By Julia Karow
This story was originally published March 4.
Researchers from Life Technologies said earlier this month that by reducing the size of the template-carrying beads used on the SOLiD platform, the instrument could possibly reach an output of 500 gigabases per run in the future.
Life Tech researchers have also developed 50-base/25-base paired-end reads for SOLiD 4 that make use of an engineered ligase and plan to increase the read length to 75-base reads with the SOLiD 4 hq update. They have also been working on new encoding schemes for the SOLiD platform that they say will further improve the data accuracy.
Life Technologies announced the SOLiD 4 system in late January (see In Sequence 2/2/2010). The initial system, available this quarter, will be able to generate more than 1.4 billion reads, or 100 gigabases of mappable data per run. The 4 hq upgrade package, available later this year, will triple the output to 300 gigabases per run.

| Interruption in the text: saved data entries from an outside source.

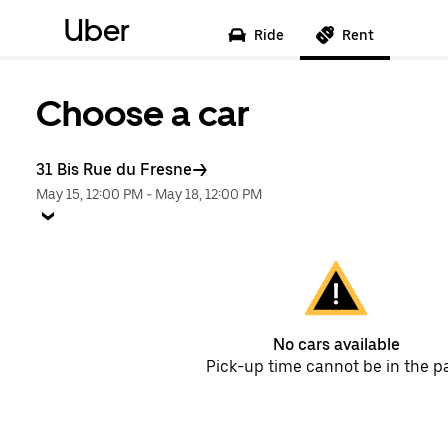
Uber
Ride
Rent
Choose a car
31 Bis Rue du Fresne
May 15, 12:00 PM
-
May 18, 12:00 PM
No cars available
Pick-up time cannot be in the p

During a company workshop at the Advances in Genome Biology and Technology conference this month, Kevin McKernan, Life Tech's vice president of genetic analysis R&D, said that the current version of SOLiD 4 uses 1-micrometer beads that enable an output of up to 107 gigabases per run, using 2x50-base mate-pair reads.

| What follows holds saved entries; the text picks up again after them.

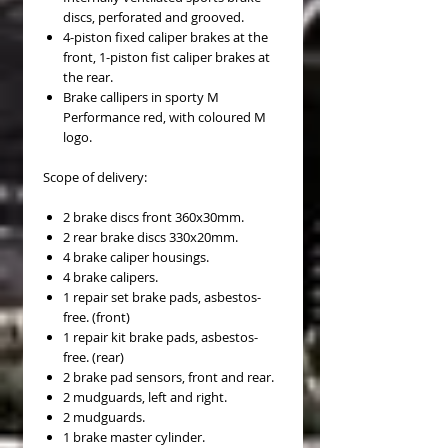
discs, perforated and grooved.
4-piston fixed caliper brakes at the
front, 1-piston fist caliper brakes at
the rear.
Brake callipers in sporty M
Performance red, with coloured M
logo.
Scope of delivery:
2 brake discs front 360x30mm.
2 rear brake discs 330x20mm.
4 brake caliper housings.
4 brake calipers.
1 repair set brake pads, asbestos-
free. (front)
1 repair kit brake pads, asbestos-
free. (rear)
2 brake pad sensors, front and rear.
2 mudguards, left and right.
2 mudguards.
1 brake master cylinder.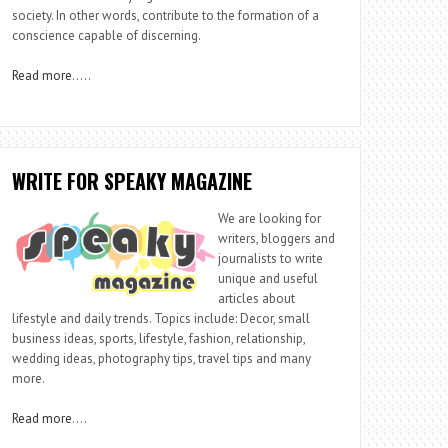
society. In other words, contribute to the formation of a
conscience capable of discerning.
Read more
…..
WRITE FOR SPEAKY MAGAZINE
We are looking for
writers, bloggers and
journalists to write
unique and useful
articles about
lifestyle and daily trends. Topics include: Decor, small
business ideas, sports, lifestyle, fashion, relationship,
wedding ideas, photography tips, travel tips and many
more.
Read more
….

This goes along with improved software for bead detection and color calling, as well as a better slide chemistry that supports higher bead densities, company officials told In Sequence.
A further reduction in bead size, McKernan explained, will increase the throughput further. For example, 750-nanometer beads — to be used with SOLiD 4 hq — are expected to increase the yield per run to more than 200 gigabases with 2x50-base reads, and to more than 300 gigabases with 2x75-base reads.

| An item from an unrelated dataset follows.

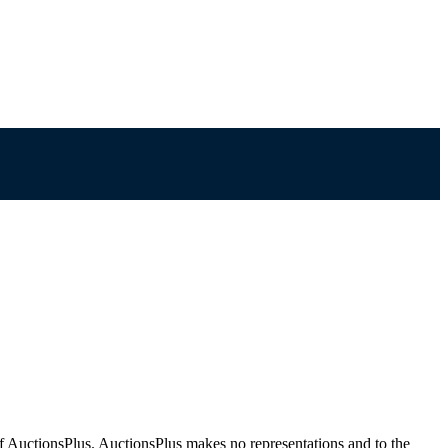
f AuctionsPlus. AuctionsPlus makes no representations and to the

Company researchers are also experimenting with 500-nanometer beads, he said, which could help generate more than 300 gigabases per run with 2x50-base mate-pair reads, and 500 gigabases with 2x75-base reads. With larger flow cells, the throughput could even go up to 850 gigabases, McKernan suggested.
"In the next few years, we are probably going to see all the platforms starting to reach the diffraction limit" of light, he said. "We are getting close to that now."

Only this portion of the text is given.